## Supplied material
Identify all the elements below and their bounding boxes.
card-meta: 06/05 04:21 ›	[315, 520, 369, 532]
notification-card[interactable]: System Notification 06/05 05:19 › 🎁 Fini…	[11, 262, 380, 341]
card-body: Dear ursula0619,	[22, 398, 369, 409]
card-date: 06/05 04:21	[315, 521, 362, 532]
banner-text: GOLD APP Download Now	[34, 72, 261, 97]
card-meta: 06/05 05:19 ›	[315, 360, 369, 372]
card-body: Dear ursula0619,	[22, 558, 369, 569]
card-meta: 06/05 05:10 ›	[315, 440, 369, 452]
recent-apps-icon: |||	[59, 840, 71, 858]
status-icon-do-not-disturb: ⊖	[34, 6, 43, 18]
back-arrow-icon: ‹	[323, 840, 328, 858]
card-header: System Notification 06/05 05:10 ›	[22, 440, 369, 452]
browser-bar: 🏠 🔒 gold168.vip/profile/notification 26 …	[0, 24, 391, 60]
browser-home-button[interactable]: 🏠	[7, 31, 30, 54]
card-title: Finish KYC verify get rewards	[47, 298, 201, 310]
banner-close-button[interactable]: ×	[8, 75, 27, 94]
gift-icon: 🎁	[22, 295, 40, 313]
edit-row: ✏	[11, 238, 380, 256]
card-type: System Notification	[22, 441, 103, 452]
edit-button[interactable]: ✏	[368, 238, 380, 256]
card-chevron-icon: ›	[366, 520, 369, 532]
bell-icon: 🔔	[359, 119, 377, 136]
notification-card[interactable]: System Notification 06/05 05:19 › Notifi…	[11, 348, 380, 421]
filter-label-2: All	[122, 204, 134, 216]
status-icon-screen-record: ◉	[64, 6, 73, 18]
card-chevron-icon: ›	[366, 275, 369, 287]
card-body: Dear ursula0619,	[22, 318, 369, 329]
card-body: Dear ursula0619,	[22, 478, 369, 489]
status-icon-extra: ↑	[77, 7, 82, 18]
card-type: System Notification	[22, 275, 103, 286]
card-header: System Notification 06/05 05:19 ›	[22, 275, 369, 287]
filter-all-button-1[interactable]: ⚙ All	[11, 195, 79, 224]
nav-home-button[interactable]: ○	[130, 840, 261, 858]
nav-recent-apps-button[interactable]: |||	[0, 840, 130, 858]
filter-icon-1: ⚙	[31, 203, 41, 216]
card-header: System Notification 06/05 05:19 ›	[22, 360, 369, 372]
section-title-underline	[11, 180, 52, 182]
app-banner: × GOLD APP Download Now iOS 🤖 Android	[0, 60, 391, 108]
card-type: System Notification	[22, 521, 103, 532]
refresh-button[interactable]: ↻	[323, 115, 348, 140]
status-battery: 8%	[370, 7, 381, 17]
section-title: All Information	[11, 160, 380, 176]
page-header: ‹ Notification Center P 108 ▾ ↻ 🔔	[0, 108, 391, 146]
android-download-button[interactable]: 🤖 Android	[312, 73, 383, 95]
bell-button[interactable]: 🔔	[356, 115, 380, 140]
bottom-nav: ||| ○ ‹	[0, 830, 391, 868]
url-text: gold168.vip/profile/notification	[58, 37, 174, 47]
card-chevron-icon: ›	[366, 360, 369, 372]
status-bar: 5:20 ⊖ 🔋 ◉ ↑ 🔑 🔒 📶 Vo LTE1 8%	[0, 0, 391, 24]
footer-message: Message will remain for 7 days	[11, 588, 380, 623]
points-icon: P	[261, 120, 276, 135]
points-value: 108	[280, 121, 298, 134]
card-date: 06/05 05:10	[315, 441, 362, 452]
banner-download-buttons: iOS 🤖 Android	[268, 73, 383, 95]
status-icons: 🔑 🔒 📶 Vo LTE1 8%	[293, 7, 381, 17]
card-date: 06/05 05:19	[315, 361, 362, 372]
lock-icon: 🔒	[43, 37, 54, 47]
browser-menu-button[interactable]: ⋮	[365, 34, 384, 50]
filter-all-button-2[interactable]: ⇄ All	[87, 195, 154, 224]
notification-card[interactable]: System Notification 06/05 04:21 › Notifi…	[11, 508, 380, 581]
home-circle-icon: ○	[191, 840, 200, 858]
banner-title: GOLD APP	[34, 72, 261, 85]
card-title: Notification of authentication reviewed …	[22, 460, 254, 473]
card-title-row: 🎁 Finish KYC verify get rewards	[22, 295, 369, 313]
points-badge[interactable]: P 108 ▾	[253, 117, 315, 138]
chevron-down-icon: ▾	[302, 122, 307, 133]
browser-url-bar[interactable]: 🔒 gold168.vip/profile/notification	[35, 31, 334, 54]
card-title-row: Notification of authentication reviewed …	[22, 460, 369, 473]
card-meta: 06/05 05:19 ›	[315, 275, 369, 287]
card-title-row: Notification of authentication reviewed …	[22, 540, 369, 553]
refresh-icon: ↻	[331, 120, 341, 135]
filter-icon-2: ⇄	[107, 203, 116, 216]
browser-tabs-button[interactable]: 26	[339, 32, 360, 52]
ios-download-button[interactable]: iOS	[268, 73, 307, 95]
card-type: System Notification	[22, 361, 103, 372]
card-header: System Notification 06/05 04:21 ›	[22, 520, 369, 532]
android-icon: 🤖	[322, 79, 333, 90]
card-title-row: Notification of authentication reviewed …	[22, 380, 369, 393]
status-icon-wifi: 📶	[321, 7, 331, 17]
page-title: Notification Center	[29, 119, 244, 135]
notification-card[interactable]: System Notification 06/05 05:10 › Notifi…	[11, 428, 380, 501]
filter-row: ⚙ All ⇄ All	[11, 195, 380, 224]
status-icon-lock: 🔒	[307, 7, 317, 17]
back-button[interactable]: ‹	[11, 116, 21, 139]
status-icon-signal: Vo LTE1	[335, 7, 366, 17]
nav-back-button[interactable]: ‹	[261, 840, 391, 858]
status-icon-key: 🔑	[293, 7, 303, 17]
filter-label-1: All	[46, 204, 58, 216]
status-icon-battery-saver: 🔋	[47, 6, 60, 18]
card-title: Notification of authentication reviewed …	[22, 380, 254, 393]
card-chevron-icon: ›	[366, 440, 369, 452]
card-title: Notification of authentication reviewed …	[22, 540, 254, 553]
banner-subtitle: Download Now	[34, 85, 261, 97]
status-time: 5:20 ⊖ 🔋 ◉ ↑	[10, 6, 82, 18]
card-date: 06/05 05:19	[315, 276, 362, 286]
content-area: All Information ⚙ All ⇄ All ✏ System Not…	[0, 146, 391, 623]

## Problem to solve
Taking the listing above, write all of it out exactly.

## Task answer
Identify all the elements below and their bounding boxes.
card-meta: 06/05 04:21 ›	[315, 520, 369, 532]
notification-card[interactable]: System Notification 06/05 05:19 › 🎁 Fini…	[11, 262, 380, 341]
card-body: Dear ursula0619,	[22, 398, 369, 409]
card-date: 06/05 04:21	[315, 521, 362, 532]
banner-text: GOLD APP Download Now	[34, 72, 261, 97]
card-meta: 06/05 05:19 ›	[315, 360, 369, 372]
card-body: Dear ursula0619,	[22, 558, 369, 569]
card-meta: 06/05 05:10 ›	[315, 440, 369, 452]
recent-apps-icon: |||	[59, 840, 71, 858]
status-icon-do-not-disturb: ⊖	[34, 6, 43, 18]
back-arrow-icon: ‹	[323, 840, 328, 858]
card-header: System Notification 06/05 05:10 ›	[22, 440, 369, 452]
browser-bar: 🏠 🔒 gold168.vip/profile/notification 26 …	[0, 24, 391, 60]
browser-home-button[interactable]: 🏠	[7, 31, 30, 54]
card-title: Finish KYC verify get rewards	[47, 298, 201, 310]
banner-close-button[interactable]: ×	[8, 75, 27, 94]
gift-icon: 🎁	[22, 295, 40, 313]
edit-row: ✏	[11, 238, 380, 256]
card-type: System Notification	[22, 441, 103, 452]
edit-button[interactable]: ✏	[368, 238, 380, 256]
card-chevron-icon: ›	[366, 520, 369, 532]
bell-icon: 🔔	[359, 119, 377, 136]
notification-card[interactable]: System Notification 06/05 05:19 › Notifi…	[11, 348, 380, 421]
filter-label-2: All	[122, 204, 134, 216]
status-icon-screen-record: ◉	[64, 6, 73, 18]
card-chevron-icon: ›	[366, 275, 369, 287]
card-body: Dear ursula0619,	[22, 318, 369, 329]
card-body: Dear ursula0619,	[22, 478, 369, 489]
status-icon-extra: ↑	[77, 7, 82, 18]
card-type: System Notification	[22, 275, 103, 286]
card-header: System Notification 06/05 05:19 ›	[22, 275, 369, 287]
filter-all-button-1[interactable]: ⚙ All	[11, 195, 79, 224]
nav-home-button[interactable]: ○	[130, 840, 261, 858]
nav-recent-apps-button[interactable]: |||	[0, 840, 130, 858]
filter-icon-1: ⚙	[31, 203, 41, 216]
card-header: System Notification 06/05 05:19 ›	[22, 360, 369, 372]
section-title-underline	[11, 180, 52, 182]
app-banner: × GOLD APP Download Now iOS 🤖 Android	[0, 60, 391, 108]
card-type: System Notification	[22, 521, 103, 532]
refresh-button[interactable]: ↻	[323, 115, 348, 140]
status-battery: 8%	[370, 7, 381, 17]
section-title: All Information	[11, 160, 380, 176]
page-header: ‹ Notification Center P 108 ▾ ↻ 🔔	[0, 108, 391, 146]
android-download-button[interactable]: 🤖 Android	[312, 73, 383, 95]
bell-button[interactable]: 🔔	[356, 115, 380, 140]
bottom-nav: ||| ○ ‹	[0, 830, 391, 868]
url-text: gold168.vip/profile/notification	[58, 37, 174, 47]
card-chevron-icon: ›	[366, 360, 369, 372]
status-bar: 5:20 ⊖ 🔋 ◉ ↑ 🔑 🔒 📶 Vo LTE1 8%	[0, 0, 391, 24]
footer-message: Message will remain for 7 days	[11, 588, 380, 623]
points-icon: P	[261, 120, 276, 135]
points-value: 108	[280, 121, 298, 134]
card-date: 06/05 05:10	[315, 441, 362, 452]
banner-download-buttons: iOS 🤖 Android	[268, 73, 383, 95]
status-icons: 🔑 🔒 📶 Vo LTE1 8%	[293, 7, 381, 17]
card-date: 06/05 05:19	[315, 361, 362, 372]
lock-icon: 🔒	[43, 37, 54, 47]
browser-menu-button[interactable]: ⋮	[365, 34, 384, 50]
filter-all-button-2[interactable]: ⇄ All	[87, 195, 154, 224]
notification-card[interactable]: System Notification 06/05 04:21 › Notifi…	[11, 508, 380, 581]
home-circle-icon: ○	[191, 840, 200, 858]
banner-title: GOLD APP	[34, 72, 261, 85]
card-title: Notification of authentication reviewed …	[22, 460, 254, 473]
card-title-row: 🎁 Finish KYC verify get rewards	[22, 295, 369, 313]
points-badge[interactable]: P 108 ▾	[253, 117, 315, 138]
chevron-down-icon: ▾	[302, 122, 307, 133]
browser-url-bar[interactable]: 🔒 gold168.vip/profile/notification	[35, 31, 334, 54]
card-title-row: Notification of authentication reviewed …	[22, 460, 369, 473]
card-meta: 06/05 05:19 ›	[315, 275, 369, 287]
card-title-row: Notification of authentication reviewed …	[22, 540, 369, 553]
refresh-icon: ↻	[331, 120, 341, 135]
filter-icon-2: ⇄	[107, 203, 116, 216]
browser-tabs-button[interactable]: 26	[339, 32, 360, 52]
ios-download-button[interactable]: iOS	[268, 73, 307, 95]
card-type: System Notification	[22, 361, 103, 372]
card-header: System Notification 06/05 04:21 ›	[22, 520, 369, 532]
android-icon: 🤖	[322, 79, 333, 90]
card-title-row: Notification of authentication reviewed …	[22, 380, 369, 393]
status-icon-wifi: 📶	[321, 7, 331, 17]
page-title: Notification Center	[29, 119, 244, 135]
notification-card[interactable]: System Notification 06/05 05:10 › Notifi…	[11, 428, 380, 501]
filter-row: ⚙ All ⇄ All	[11, 195, 380, 224]
status-icon-lock: 🔒	[307, 7, 317, 17]
back-button[interactable]: ‹	[11, 116, 21, 139]
status-icon-signal: Vo LTE1	[335, 7, 366, 17]
nav-back-button[interactable]: ‹	[261, 840, 391, 858]
status-icon-key: 🔑	[293, 7, 303, 17]
filter-label-1: All	[46, 204, 58, 216]
status-icon-battery-saver: 🔋	[47, 6, 60, 18]
card-title: Notification of authentication reviewed …	[22, 380, 254, 393]
card-chevron-icon: ›	[366, 440, 369, 452]
card-title: Notification of authentication reviewed …	[22, 540, 254, 553]
banner-subtitle: Download Now	[34, 85, 261, 97]
status-time: 5:20 ⊖ 🔋 ◉ ↑	[10, 6, 82, 18]
card-date: 06/05 05:19	[315, 276, 362, 286]
content-area: All Information ⚙ All ⇄ All ✏ System Not…	[0, 146, 391, 623]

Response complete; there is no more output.